Erick di berikan sementara kepada Aditya. Sedangkan Hera duduk di sebalah Rani, tangannya mengusap pelan bahunya. Berusaha membuat dia tenang. "Semuanya akan membaik. Kau tidak perlu seperti ini. Bila terus menerus, bagaimana bila Alsya marah? Kau tidak akan membuat Alsya kecewa kan? Ingatkan bahwa Alsya begitu menyayangimu. Dia rela pergi hanya untuk kebahagian ibunya. Meninggalkan segala kenangan di sini. Alsya bukan anak yang pintar bersosialisasi. Tetapi dia merelakan segalanya untuk mengubah hidupnya demi kamu. Jadi bersikaplah seperti biasanya. Aku tahu itu sangat sulit. Namun, ini adalah jalannya." ujar Hera.

Terkadang semuanya berbalik arah, menentang semuanya. tetapi, penentangan itu adalah sebuah jalan yang benar. Hanya rasa sesal yang di alami. Penyesalan itu sebagai guru, dia mampu merubah pemikiran seseorang tanpa sebuah ucapan. Dia mampu membuat orang tersadar dari segala yang di perbuatnya.

"Tidak ada kata terlambat untuk membenahi segalanya. Untuk itu berusahalah menjalankan alur yang di takdirkan untukmu.
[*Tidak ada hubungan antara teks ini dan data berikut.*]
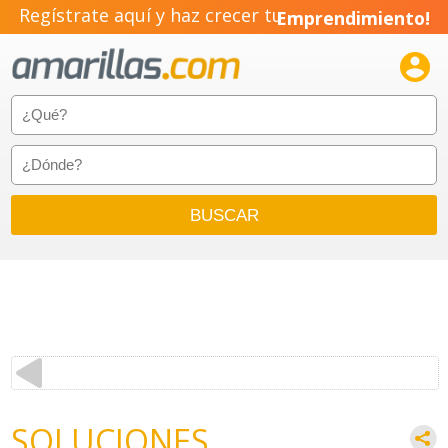
Regístrate aquí y haz crecer tu
Emprendimiento!

SOLUCIONES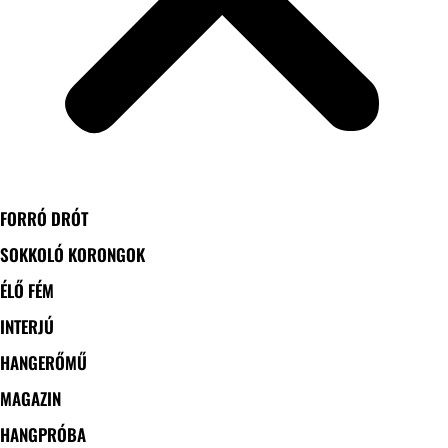
FORRÓ DRÓT
SOKKOLÓ KORONGOK
ÉLŐ FÉM
INTERJÚ
HANGERŐMŰ
MAGAZIN
HANGPRÓBA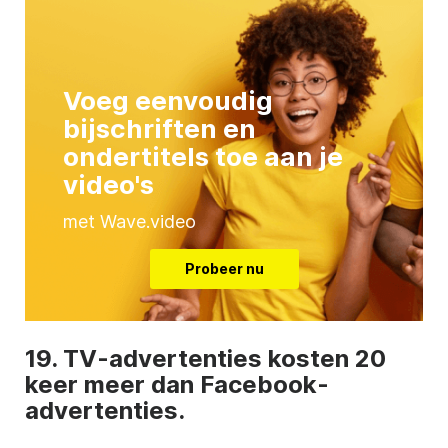
Voeg eenvoudig
bijschriften en
ondertitels toe aan je
video's
met Wave.video
Probeer nu
19. TV-advertenties kosten 20
keer meer dan Facebook-
advertenties.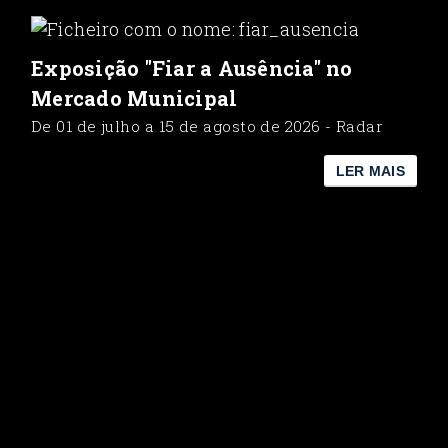
Exposição "Fiar a Ausência" no
Mercado Municipal
De 01 de julho a 15 de agosto de 2026 - Radar
LER MAIS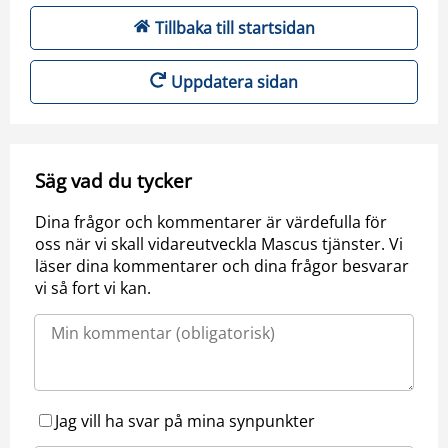
Tillbaka till startsidan
Uppdatera sidan
Säg vad du tycker
Dina frågor och kommentarer är värdefulla för
oss när vi skall vidareutveckla Mascus tjänster. Vi
läser dina kommentarer och dina frågor besvarar
vi så fort vi kan.
Jag vill ha svar på mina synpunkter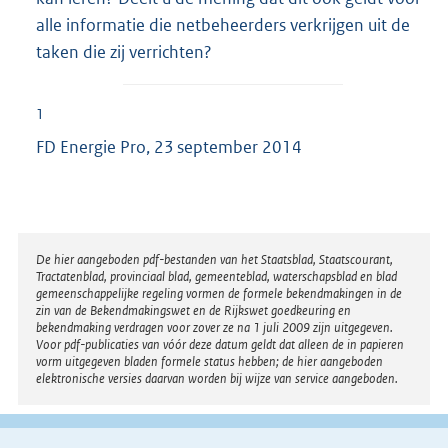
alle informatie die netbeheerders verkrijgen uit de
taken die zij verrichten?
1
FD Energie Pro, 23 september 2014
Disclaimer
De hier aangeboden pdf-bestanden van het Staatsblad, Staatscourant,
Tractatenblad, provinciaal blad, gemeenteblad, waterschapsblad en blad
gemeenschappelijke regeling vormen de formele bekendmakingen in de
zin van de Bekendmakingswet en de Rijkswet goedkeuring en
bekendmaking verdragen voor zover ze na 1 juli 2009 zijn uitgegeven.
Voor pdf-publicaties van vóór deze datum geldt dat alleen de in papieren
vorm uitgegeven bladen formele status hebben; de hier aangeboden
elektronische versies daarvan worden bij wijze van service aangeboden.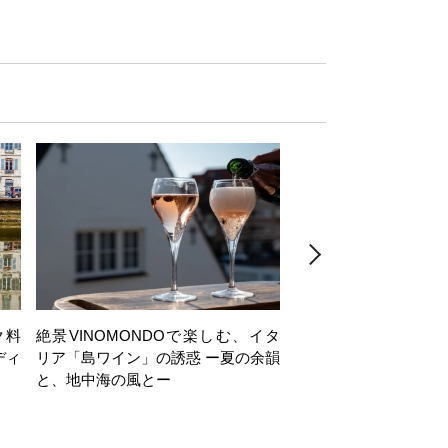
ク料
絶景VINOMONDOで楽しむ、イタ
【日帰り】岩井穂純講
ディ
リア「島ワイン」の誘惑 ー夏の余韻
ヶ岳西麓・注目ワイナ
と、地中海の風とー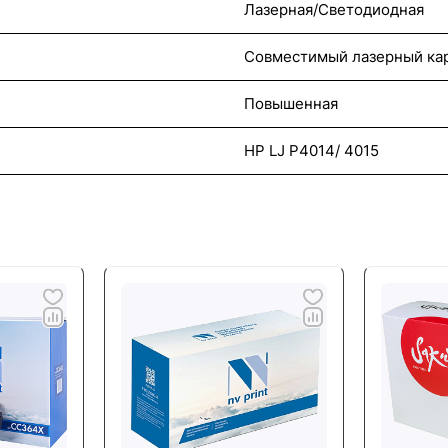
Лазерная/Светодиодная
Совместимый лазерный ка
Повышенная
HP LJ P4014/ 4015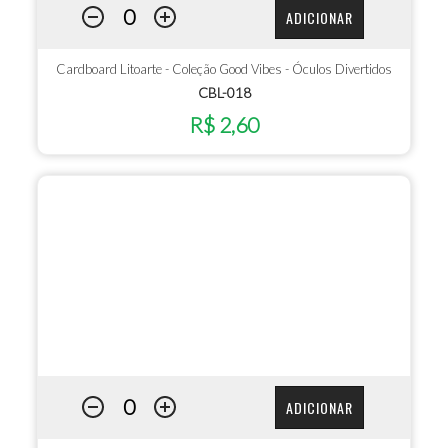
ADICIONAR
Cardboard Litoarte - Coleção Good Vibes - Óculos Divertidos
CBL-018
R$ 2,60
ADICIONAR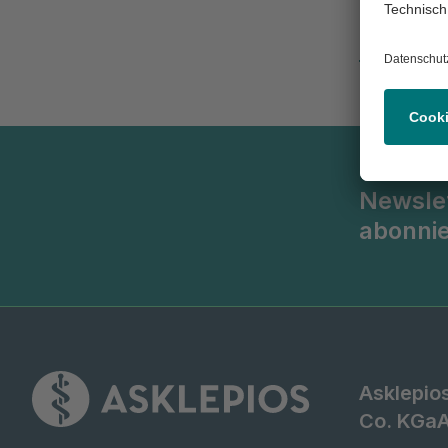
Zur Abteil
Newsle
abonni
Asklepio
Co. KGa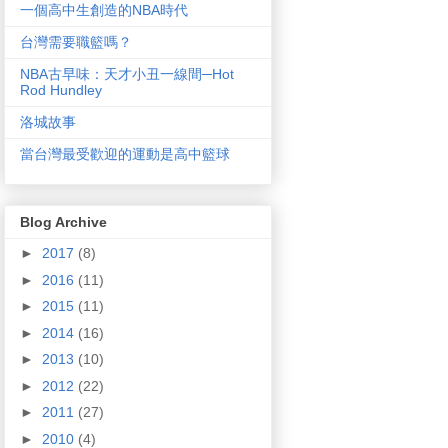
一個高中生創造的NBA時代
台灣需要職籃嗎？
NBA古早味：天才小丑一線間─Hot
Rod Hundley
洛城故事
當台灣最受歡迎的運動是高中籃球
Blog Archive
►
2017
(8)
►
2016
(11)
►
2015
(11)
►
2014
(16)
►
2013
(10)
►
2012
(22)
►
2011
(27)
►
2010
(4)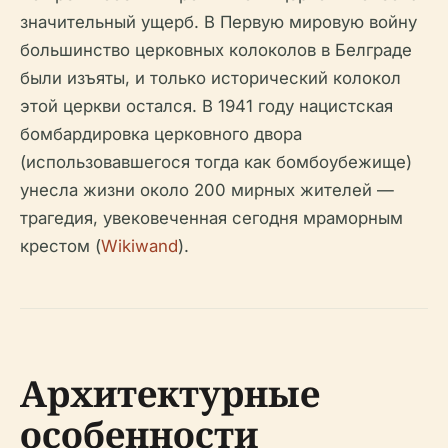
значительный ущерб. В Первую мировую войну
большинство церковных колоколов в Белграде
были изъяты, и только исторический колокол
этой церкви остался. В 1941 году нацистская
бомбардировка церковного двора
(использовавшегося тогда как бомбоубежище)
унесла жизни около 200 мирных жителей —
трагедия, увековеченная сегодня мраморным
крестом (
Wikiwand
).
Архитектурные
особенности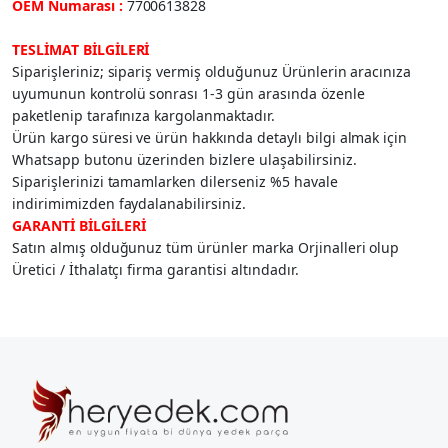
OEM Numarası :
7700613828
TESLİMAT BİLGİLERİ
Siparişleriniz; sipariş vermiş olduğunuz Ürünlerin aracınıza
uyumunun kontrolü sonrası 1-3 gün arasında özenle
paketlenip tarafınıza kargolanmaktadır.
Ürün kargo süresi ve ürün hakkında detaylı bilgi almak için
Whatsapp butonu üzerinden bizlere ulaşabilirsiniz.
Siparişlerinizi tamamlarken dilerseniz %5 havale
indirimimizden faydalanabilirsiniz.
GARANTİ BİLGİLERİ
Satın almış olduğunuz tüm ürünler marka Orjinalleri olup
Üretici / İthalatçı firma garantisi altındadır.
Ayo makan!! Ini hanya untuk Alsya, kau tentu tidak akan membuatnya kecewa."

Hera menyendok sedikit nasi dan memberikan kepada Rani. Tetapi dia masih tetap enggan membuka mulutnya. "Untuk anak-ankmu" ujar Hera kembali.

Rani hanya menatap Hera dengan rasa bersalah. Matanya berkaca-kaca. Lalu memakan nasi yang di berikan Hera padanya dengan perlahan. Terukir senyum manis yang Aditya ciptakan. Bersyukur ibunya masih bisa mendengar ucapan orang lain. Satu suapan telah berhasil masuk, dua suapan, tiga suapan dan hingga habis.

Hera memberikan sebuah obat pada Rani. Menyuruhnya untuk meminumnya. "minunlah vitamin ini! Kau tidak boleh sakit."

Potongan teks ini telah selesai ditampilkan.